Ariel Sands hotel is also closed for repairs with general manager John O’Brien telling The Royal Gazette yesterday that the property would be shut for at least a week. Mr. O’Brien said insurance assessors were currently on-site looking at damage but he said he expected to recoup little for loss of business.
“We are looking at this right now but we may not have (business interruption) coverage.
“We most likely don’t have this as the cost of (business interruption coverage) is so high and not really worth it when you consider that storms usually hit during this time which is not our busiest period,” he said.
Mr. O’Brien explained that historically the hotel’s slowest period was the last four months of the year and that any insurance pay out for loss of business would be low as based on occupancy rates from this time of year.
MEF Enterprises were also dealt a blow by Fabian with the hurricane virtually destroying its three Elbow Beach ventures - Mickey’s Beach Bar, Lido Restaurant and The Deep nightclub - but management could not yet say how much of its loss of business would be covered by insurance.
The restaurant group - owners of many of the Island’s popular eateries including Little Venice, La Trattoria and L’Orientale - also suffered loss of business at some of its other restaurants either because of roof damage to restaurants or lack of power.
Little Venice Group director Gioacchino DiMeglio told The Royal Gazette that the company’s level of insurance coverage could be better assessed once chief financial officer Theresa Chatfield was able to return to the Island, with flights having been cancelled through yesterday.

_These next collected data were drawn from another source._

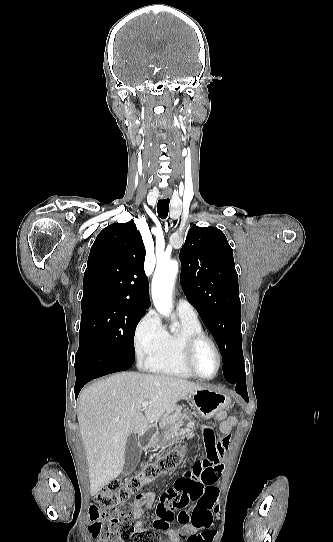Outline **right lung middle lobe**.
<instances>
[{"label": "right lung middle lobe", "instance_id": "right-lung-middle-lobe-1", "mask_svg": "<svg viewBox=\"0 0 333 542\" xmlns=\"http://www.w3.org/2000/svg\"><path fill=\"white\" fill-rule=\"evenodd\" d=\"M144 310L118 304L93 303L82 306L80 343L94 339L116 356L134 362V335Z\"/></svg>", "mask_w": 333, "mask_h": 542}]
</instances>
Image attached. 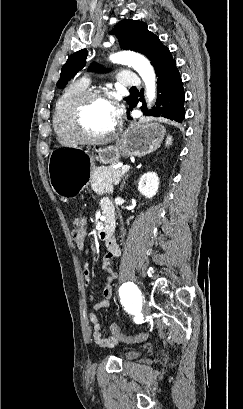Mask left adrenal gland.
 I'll list each match as a JSON object with an SVG mask.
<instances>
[{
    "label": "left adrenal gland",
    "mask_w": 243,
    "mask_h": 409,
    "mask_svg": "<svg viewBox=\"0 0 243 409\" xmlns=\"http://www.w3.org/2000/svg\"><path fill=\"white\" fill-rule=\"evenodd\" d=\"M127 177H128V176H125V179H124L123 182H122V185H121V187H120V190H123L124 185H125V183H126L125 181H126Z\"/></svg>",
    "instance_id": "left-adrenal-gland-1"
}]
</instances>
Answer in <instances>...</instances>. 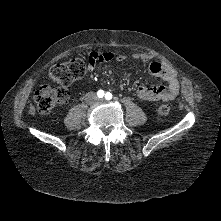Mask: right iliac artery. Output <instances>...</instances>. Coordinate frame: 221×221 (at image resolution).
<instances>
[{"mask_svg":"<svg viewBox=\"0 0 221 221\" xmlns=\"http://www.w3.org/2000/svg\"><path fill=\"white\" fill-rule=\"evenodd\" d=\"M104 95H105V93H104L103 90H99V91L97 92V96H98L99 98H103Z\"/></svg>","mask_w":221,"mask_h":221,"instance_id":"82829eb1","label":"right iliac artery"}]
</instances>
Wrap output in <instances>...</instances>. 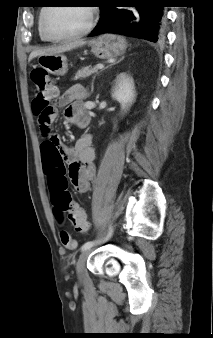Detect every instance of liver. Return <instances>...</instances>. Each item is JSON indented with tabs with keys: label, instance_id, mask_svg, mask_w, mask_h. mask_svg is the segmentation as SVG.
<instances>
[{
	"label": "liver",
	"instance_id": "liver-1",
	"mask_svg": "<svg viewBox=\"0 0 213 338\" xmlns=\"http://www.w3.org/2000/svg\"><path fill=\"white\" fill-rule=\"evenodd\" d=\"M86 42L85 41H75L72 43H68L65 45H60V46H52V47H47L44 49H39V50H35L32 51L29 55V61H31L32 59L42 56V55H55V54H60L66 51H70L72 49H75L77 47H80L82 45H84Z\"/></svg>",
	"mask_w": 213,
	"mask_h": 338
}]
</instances>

But Mr. DiMeglio could not even say yesterday if their beachfront operations would re-open. “It may be a long time. We may make that decision in the next week or two but the damage is extensive.
“Mickey’s is completely washed out. And there is structural damage to Lido.
“We are assessing damage with technical (professionals) and management of Elbow Beach. A decision has to be made on whether we re-build or knock down,” he said.